Exercise details: Where does the string "Please" appear? Copy every line of the entries below that holds it.

The data:
* * * * *

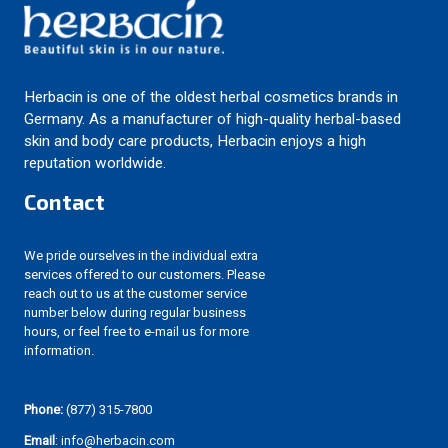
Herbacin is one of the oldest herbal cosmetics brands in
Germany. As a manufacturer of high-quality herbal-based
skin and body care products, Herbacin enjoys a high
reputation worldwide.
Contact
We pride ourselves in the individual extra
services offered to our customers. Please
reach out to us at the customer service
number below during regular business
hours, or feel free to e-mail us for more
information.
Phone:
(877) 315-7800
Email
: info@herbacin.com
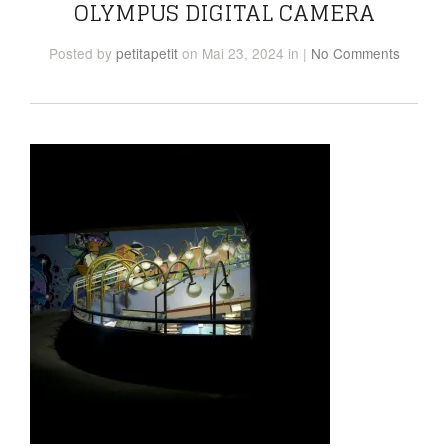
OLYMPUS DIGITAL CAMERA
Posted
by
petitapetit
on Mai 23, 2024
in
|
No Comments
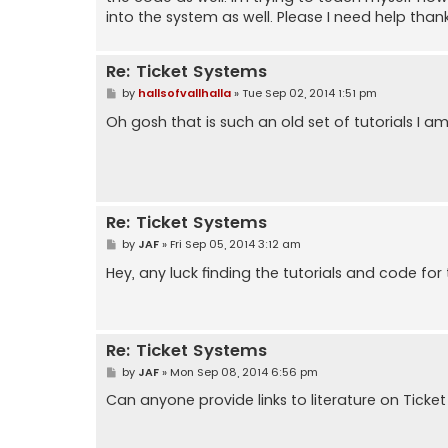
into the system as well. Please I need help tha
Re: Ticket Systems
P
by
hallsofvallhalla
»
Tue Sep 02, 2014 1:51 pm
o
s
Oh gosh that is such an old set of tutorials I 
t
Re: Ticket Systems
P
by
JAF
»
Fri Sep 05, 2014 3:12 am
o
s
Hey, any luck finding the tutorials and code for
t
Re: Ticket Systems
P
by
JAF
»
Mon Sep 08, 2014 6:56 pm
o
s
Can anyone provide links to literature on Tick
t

* * * * *

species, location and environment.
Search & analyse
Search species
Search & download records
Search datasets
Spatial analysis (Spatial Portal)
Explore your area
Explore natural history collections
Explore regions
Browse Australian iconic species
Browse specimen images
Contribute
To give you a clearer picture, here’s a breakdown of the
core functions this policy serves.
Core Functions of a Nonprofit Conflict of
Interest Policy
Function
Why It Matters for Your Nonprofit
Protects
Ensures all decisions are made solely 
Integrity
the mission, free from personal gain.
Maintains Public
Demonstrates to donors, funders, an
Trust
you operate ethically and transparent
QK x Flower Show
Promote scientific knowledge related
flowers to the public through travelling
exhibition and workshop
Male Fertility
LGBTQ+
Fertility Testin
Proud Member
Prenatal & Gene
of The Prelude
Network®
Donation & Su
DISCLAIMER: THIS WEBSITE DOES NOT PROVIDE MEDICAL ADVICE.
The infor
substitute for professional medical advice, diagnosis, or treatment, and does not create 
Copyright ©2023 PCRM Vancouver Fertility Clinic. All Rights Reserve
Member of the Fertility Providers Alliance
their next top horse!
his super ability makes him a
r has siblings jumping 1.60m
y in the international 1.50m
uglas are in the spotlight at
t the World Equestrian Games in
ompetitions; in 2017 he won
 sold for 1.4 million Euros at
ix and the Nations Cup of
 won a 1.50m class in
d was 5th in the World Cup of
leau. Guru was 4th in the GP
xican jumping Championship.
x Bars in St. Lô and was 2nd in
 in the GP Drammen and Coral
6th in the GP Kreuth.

* * * * *

Response to the task:
services offered to our customers. Please
into the system as well. Please I need help tha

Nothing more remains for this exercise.